* **YOUR OBJECTIVE**:
An exact copy of every entry is needed, with the images left out.

[Opening INFORMATION SHOWN section]

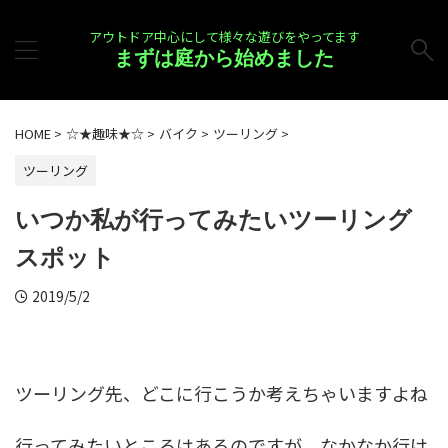
アウトドア中心にして様々な遊びをやってます
まずは庭から始めました
HOME
>
☆★趣味★☆
>
バイク
>
ツーリング
>
ツーリング
いつか私が行ってみたいツーリング
スポット
2019/5/2
ツーリング先、どこに行こうか考えちゃいますよね
行ってみたいところはあるのですが、なかなか行け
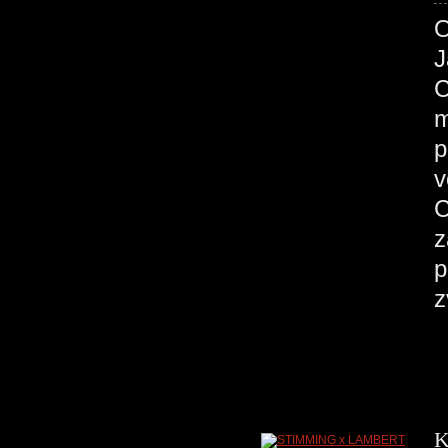
J
C
m
p
v
C
z
p
z
K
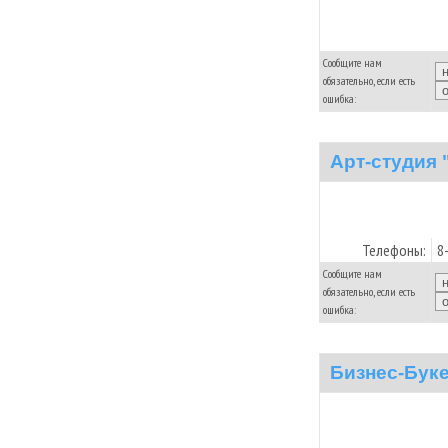
Сообщите нам
обязательно, если есть
ошибка:
Арт-студия 
Телефоны:
8
Сообщите нам
обязательно, если есть
ошибка:
Бизнес-Бук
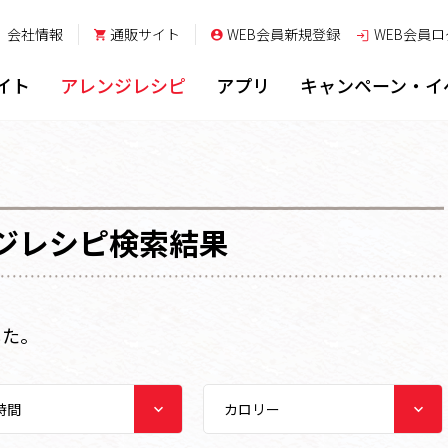
会社情報
通販サイト
WEB会員新規登録
WEB会員
ロ
イト
アレンジレシピ
アプリ
キャンペーン・イ
ジレシピ検索結果
した。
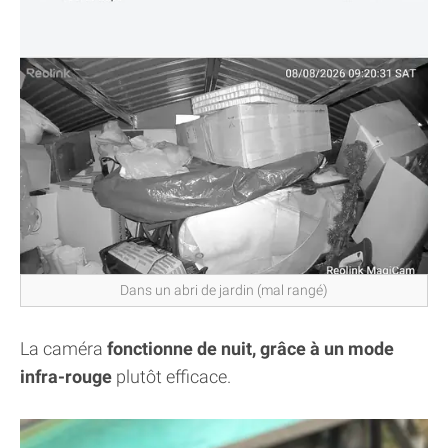
Dans un abri de jardin (mal rangé)
La caméra
fonctionne de nuit, grâce à un mode
infra-rouge
plutôt efficace.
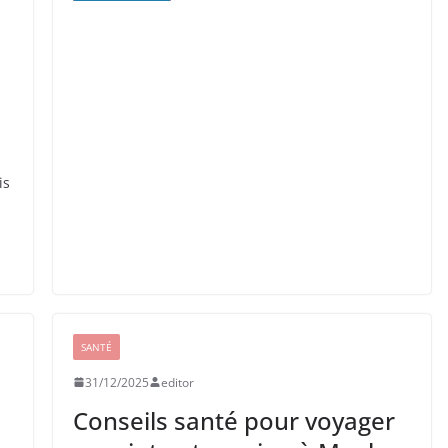
is
SANTÉ
31/12/2025
editor
Conseils santé pour voyager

[Closing INFORMATION SHOWN section]

* **SOLUTION TO THE PROBLEM**:
アウトドア中心にして様々な遊びをやってます
まずは庭から始めました
HOME
>
☆★趣味★☆
>
バイク
>
ツーリング
>
ツーリング
いつか私が行ってみたいツーリング
スポット
2019/5/2
ツーリング先、どこに行こうか考えちゃいますよね
行ってみたいところはあるのですが、なかなか行け
J
C
m
p
v
C
z
p
z
K
Сообщите нам
обязательно, если есть
ошибка:
Арт-студия 
Телефоны:
8
Сообщите нам
обязательно, если есть
ошибка:
Бизнес-Бук
会社情報
通販サイト
WEB会員新規登録
WEB会員
ロ
イト
アレンジレシピ
アプリ
キャンペーン・イ
ジレシピ検索結果
した。
Dans un abri de jardin (mal rangé)
La caméra
fonctionne de nuit, grâce à un mode
infra-rouge
plutôt efficace.
is
SANTÉ
31/12/2025
editor
Conseils santé pour voyager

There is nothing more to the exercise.